Comprar tabaco era, decíamos, una forma de conocer el país. También visitar las ferias o mercadillos de Montevideo, la de Tristán Narvaja, por ejemplo, donde se sucedían, una tras otra, una serie de librerías que combinaban sin problemas las novedades editoriales con el libro antiguo o de ocasión. Si hubiéramos de deducir el grado de cultura de los uruguayos de los títulos que figuraban en los escaparates, diríamos que se trata de uno de los pueblos más ilustrados del mundo. Si tuviéramos que deducirlo, en cambio, de la visita al zoo de Montevideo, diríamos que el uruguayo es un tipo que no cree en el sufrimiento de los demás, de los animales al menos. Jamás habíamos visto un zoológico más triste, más enfermo, más parecido a una prisión medieval. Los animales te miraban como si estuvieran condenados a cadena perpetua.
Aparte de fumar y de visitar el zoo, viajamos por el interior en un coche alquilado, enfrentándonos a tormentas tropicales en medio de las cuales el automóvil estuvo a punto de naufragar en varias ocasiones. El interior de Uruguay es idéntico a sí mismo. Vistos cien quilómetros, visto todo. Una penillanura cuyas suaves ondulaciones aumentaban, dentro del coche, la sensación de ir en un barco más que en un automóvil. A un lado y otro de la carretera, cultivos de soja, de maíz y de arroz, entre otros cereales. De vez en cuando, un grupo de vacas o de ovejas. Podías hacer decenas de quilómetros sin ver a un ser humano, sin descubrir una casa, un pueblo, una gasolinera. Ello se debe en parte a que la densidad de población es muy baja (no llega a 19 habitantes por quilómetro cuadrado, cuando en España, por ejemplo, es de 93). Nos habría gustado llegar a la frontera con Brasil, pero el tiempo lo hizo imposible.

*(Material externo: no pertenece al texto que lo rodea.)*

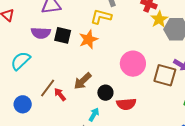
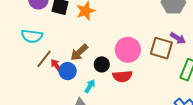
cyan semicircle: (21, 61) -> (32, 36), moved, turned -130
pink circle: (133, 64) -> (128, 50), moved
blue circle: (23, 104) -> (68, 71), moved

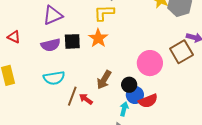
brown square: (161, 48) -> (181, 52), turned -30
blue circle: (68, 71) -> (135, 95), moved
red semicircle: (122, 76) -> (148, 101), moved

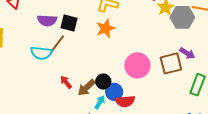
orange star: (98, 38) -> (106, 28), moved
brown arrow: (104, 80) -> (86, 88), moved
black circle: (129, 85) -> (103, 82), moved
brown line: (72, 96) -> (57, 44), moved

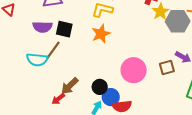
brown square: (171, 63) -> (167, 67), size x0.7
red arrow: (66, 82) -> (58, 99), moved, turned -88
brown arrow: (86, 88) -> (70, 86), moved

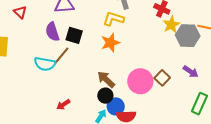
purple semicircle: (42, 27) -> (52, 32), turned 66
brown square: (167, 67) -> (162, 78), moved, turned -35
brown arrow: (70, 86) -> (106, 79), moved, turned 84

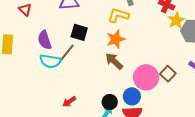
purple semicircle: (52, 32) -> (45, 40), moved
brown arrow: (106, 79) -> (114, 61), moved
black circle: (105, 96) -> (110, 102), moved
blue circle: (116, 106) -> (132, 96), moved

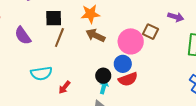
orange star: (116, 39) -> (90, 14), turned 30
brown line: (67, 53) -> (59, 37), moved
cyan semicircle: (50, 61) -> (41, 73), moved

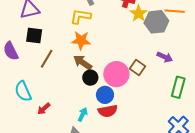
black square: (54, 18) -> (34, 35), moved
cyan semicircle: (41, 73) -> (23, 91), turned 65
black circle: (103, 76) -> (90, 78), moved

–No sigan –nos dijeron en un peaje–, el tiempo está muy bravo.
Como no nos podíamos perder Punta del Este, lugar mítico de veraneo de los millonarios argentinos, viajamos también hasta allí, pero resultó ser como Benidorm o cualquier otro lugar turístico con una afición desmesurada al cemento. Decepcionante, aunque previsible. Siguiendo la costa llegamos hasta José Ignacio, donde por fin comimos un buen pescado. Nos dijeron que la costa se volvía más interesante cuanto más se alejaba uno de las grandes aglomeraciones y era verdad. Pero tuvimos que dar la vuelta antes de llegar a Punta del Diablo.
La gente nos preguntaba qué nos había parecido el Pepe y nosotros les respondíamos que qué les parecía a ellos. Advertimos que la percepción que se tenía de Mujica fuera no coincidía exactamente con la que se tenía dentro (nadie es profeta en su tierra). Con las cautelas con las que conviene recibir cualquier generalización, diríamos que las clases medias y altas intelectuales observaban a Mujica con cierta condescendencia. Le agradecían que hubiera colocado a Uruguay en el mapa, pero su forma de vivir les resultaba un poco pintoresca.
–Parece que tiene un núcleo melancólico el loco –nos dijo una periodista para explicar el hecho de que prefiriera la chacra al palacio presidencial.